Work instructions:
Your task is to print all of the data below exactly, with no pictures included.
---
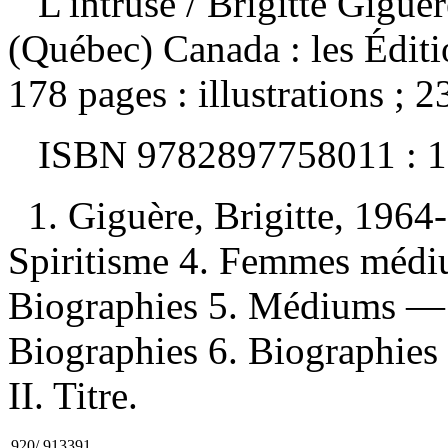
L'intruse
/ Brigitte Gigu
(Québec) Canada : les Édit
178 pages : illustrations ; 2
ISBN
9782897758011 :
1
1. Giguère, Brigitte, 1964
Spiritisme 4. Femmes méd
Biographies 5. Médiums —
Biographies 6. Biographies 
II. Titre.
920/.913391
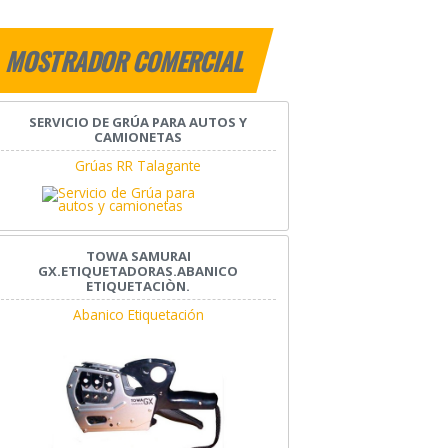
MOSTRADOR COMERCIAL
SERVICIO DE GRÚA PARA AUTOS Y
CAMIONETAS
Grúas RR Talagante
TOWA SAMURAI
GX.ETIQUETADORAS.ABANICO
ETIQUETACIÒN.
Abanico Etiquetación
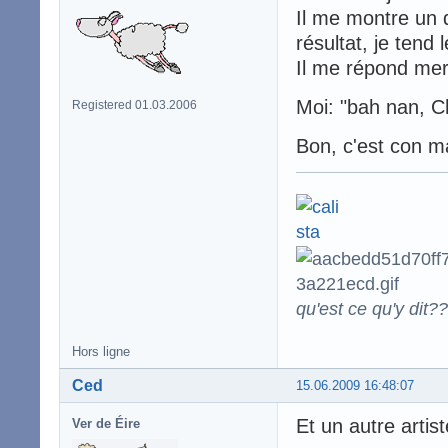
Il me montre un 
résultat, je tend 
Il me répond mer
Moi: "bah nan, Ch
Registered 01.03.2006
Bon, c'est con ma
qu'est ce qu'y dit??
Hors ligne
Ced
15.06.2009 16:48:07
Et un autre artist
Ver de Éire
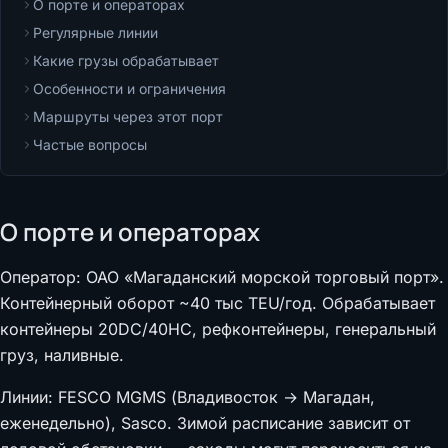
О порте и операторах
Регулярные линии
Какие грузы обрабатывает
Особенности и ограничения
Маршруты через этот порт
Частые вопросы
О порте и операторах
Оператор: ОАО «Магаданский морской торговый порт».
Контейнерный оборот ~40 тыс TEU/год. Обрабатывает
контейнеры 20DC/40HC, рефконтейнеры, генеральный
груз, наливные.
Линии: FESCO MGMS (Владивосток → Магадан,
еженедельно), Sasco. Зимой расписание зависит от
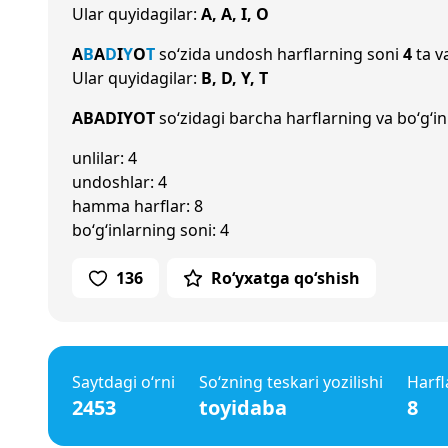
Ular quyidagilar:
A, A, I, O
A
B
A
D
I
Y
O
T
so‘zida undosh harflarning soni
4
ta v
Ular quyidagilar:
B, D, Y, T
ABADIYOT
so‘zidagi barcha harflarning va bo‘g‘in
unlilar: 4
undoshlar: 4
hamma harflar: 8
bo‘g‘inlarning soni: 4
136
Ro‘yxatga qo‘shish
Saytdagi o‘rni
So‘zning teskari yozilishi
Harfl
2453
toyidaba
8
---
Task output:
L'intruse
/ Brigitte Gigu
(Québec) Canada : les Édit
178 pages : illustrations ; 2
ISBN
9782897758011 :
1
1. Giguère, Brigitte, 1964
Spiritisme 4. Femmes méd
Biographies 5. Médiums —
Biographies 6. Biographies 
II. Titre.
920/.913391
MOSTRADOR COMERCIAL
SERVICIO DE GRÚA PARA AUTOS Y
CAMIONETAS
Grúas RR Talagante
TOWA SAMURAI
GX.ETIQUETADORAS.ABANICO
ETIQUETACIÒN.
Abanico Etiquetación
Il me montre un 
résultat, je tend 
Il me répond mer
Moi: "bah nan, Ch
Registered 01.03.2006
Bon, c'est con ma
qu'est ce qu'y dit??
Hors ligne
Ced
15.06.2009 16:48:07
Et un autre artist
Ver de Éire
О порте и операторах
Регулярные линии
Какие грузы обрабатывает
Особенности и ограничения
Маршруты через этот порт
Частые вопросы
О порте и операторах
Оператор: ОАО «Магаданский морской торговый порт».
Контейнерный оборот ~40 тыс TEU/год. Обрабатывает
контейнеры 20DC/40HC, рефконтейнеры, генеральный
груз, наливные.
Линии: FESCO MGMS (Владивосток → Магадан,
еженедельно), Sasco. Зимой расписание зависит от
Ular quyidagilar:
A, A, I, O
A
B
A
D
I
Y
O
T
so‘zida undosh harflarning soni
4
ta v
Ular quyidagilar:
B, D, Y, T
ABADIYOT
so‘zidagi barcha harflarning va bo‘g‘in
unlilar: 4
undoshlar: 4
hamma harflar: 8
bo‘g‘inlarning soni: 4
136
Ro‘yxatga qo‘shish
Saytdagi o‘rni
So‘zning teskari yozilishi
Harfl
2453
toyidaba
8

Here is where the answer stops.